Tuesday, April 26, 2011

Asian population surged 43% in the US over last decade

Malaysian Post : NEW YORK: The size of the population of Asian descent in the United States has surged 43% in the last decade, according to the latest census data released by the US government.
In absolute terms, the Asian population increased from 10.2 million in 2000 to about 14.7 million in 2010, census officials said.
Asians now account for about 5% of the nation’s total population.
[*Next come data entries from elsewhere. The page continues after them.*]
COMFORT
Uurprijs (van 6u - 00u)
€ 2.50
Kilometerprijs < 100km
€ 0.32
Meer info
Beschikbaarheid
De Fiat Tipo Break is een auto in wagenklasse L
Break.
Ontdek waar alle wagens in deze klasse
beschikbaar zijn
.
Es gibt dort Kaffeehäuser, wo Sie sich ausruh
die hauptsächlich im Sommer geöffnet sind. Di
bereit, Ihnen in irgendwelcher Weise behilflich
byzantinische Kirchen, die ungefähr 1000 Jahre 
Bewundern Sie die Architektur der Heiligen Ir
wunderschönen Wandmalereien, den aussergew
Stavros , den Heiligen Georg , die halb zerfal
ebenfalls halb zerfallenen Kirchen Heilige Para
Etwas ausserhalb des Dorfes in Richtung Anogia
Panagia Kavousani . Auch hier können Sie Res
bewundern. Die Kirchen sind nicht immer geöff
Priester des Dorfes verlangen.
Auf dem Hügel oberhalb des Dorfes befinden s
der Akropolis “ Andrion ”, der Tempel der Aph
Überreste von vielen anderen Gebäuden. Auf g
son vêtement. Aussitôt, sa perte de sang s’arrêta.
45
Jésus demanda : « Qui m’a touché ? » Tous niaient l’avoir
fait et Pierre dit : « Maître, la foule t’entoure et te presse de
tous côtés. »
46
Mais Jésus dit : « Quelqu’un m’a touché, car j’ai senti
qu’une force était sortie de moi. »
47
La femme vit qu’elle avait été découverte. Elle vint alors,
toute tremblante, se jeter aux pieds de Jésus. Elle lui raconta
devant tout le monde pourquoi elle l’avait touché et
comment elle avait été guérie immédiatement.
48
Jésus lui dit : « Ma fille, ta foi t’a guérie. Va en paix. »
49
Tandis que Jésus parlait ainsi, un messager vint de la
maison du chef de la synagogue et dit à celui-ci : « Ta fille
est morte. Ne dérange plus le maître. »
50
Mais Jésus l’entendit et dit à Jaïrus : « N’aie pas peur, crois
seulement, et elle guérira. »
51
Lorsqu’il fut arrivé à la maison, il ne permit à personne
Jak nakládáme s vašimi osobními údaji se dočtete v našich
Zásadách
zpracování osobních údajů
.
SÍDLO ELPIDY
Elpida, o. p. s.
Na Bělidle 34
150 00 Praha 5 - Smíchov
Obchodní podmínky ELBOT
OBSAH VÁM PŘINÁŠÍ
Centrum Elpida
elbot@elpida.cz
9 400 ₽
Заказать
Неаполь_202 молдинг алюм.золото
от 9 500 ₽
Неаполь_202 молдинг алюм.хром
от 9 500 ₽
Nicholas A Jones, chief of the racial statistics branch of the US Census Bureau, explained the growing size of the Asian population by saying that on an overall basis, the nation’s population had become “more racially and ethnically diverse over the past 10 years”.
Though the term “Asian” has a very broad connotation and can include anyone from Japan through China and Southeast Asia to the huge Indian subcontinent, the general consensus among experts here is that people of Indian and Chinese origin will gradually overtake the rest of Asians.
Another indicator of the growing size of people of Indian and Chinese origin is reflected in the fact that these two Asian groups, along with Filipinos, are among the highest recipients of US visas worldwide. Filipinos, thanks to their historic links as a former US enclave, were once among the
largest-waiting Asian group to get visas.
Their numbers are, however, expected to stagnate over the years, as Indians and Chinese overtake them in the coming years.
During the 2000 US Census, Asians comprised 3.6% of the total American population or, approximately, 10.2 million. The Census Bureau projects that the Asian population will grow to 37.6 million by the year 2050, comprising 9.3% of the population.
Asians are, generally, concentrated in the western states, the Northeast, and parts of the South. The states with the largest concentration of Asians are Hawaii, California, Washington, New Jersey and New York.
Evolutionary change


One of the most conspicuous results of this demographic shift is that major metropolitan cities such as New York, Washington and 44 of America’s 366 metro areas are no longer white or, to use the appropriate term, Caucasian dominated.
There has been an evolutionary change in these cities which have transformed themselves from majority white to majority populations of minorities during the last decade, according to the latest census data.
Experts attribute the demographic shift to a number of factors, including the relatively slow growth of the white population, the voluntary relocation of white population away from the metropolitan areas, and huge increase in minority populations, particularly Hispanic and Asians.
Although the Hispanic group will continue to be the second largest population group, its size will increasingly be challenged, in terms of growth rate if not in absolute figures, by Asians whose numbers are expected to swell as trade, business and cultural and personal ties between the US and the Asian continent grow, and the influx of skilled labour, mainly from China and India, continues.
However, arrivals from other Asian countries such as Japan, South Korea, Vietnam and Indonesia are also expected to grow.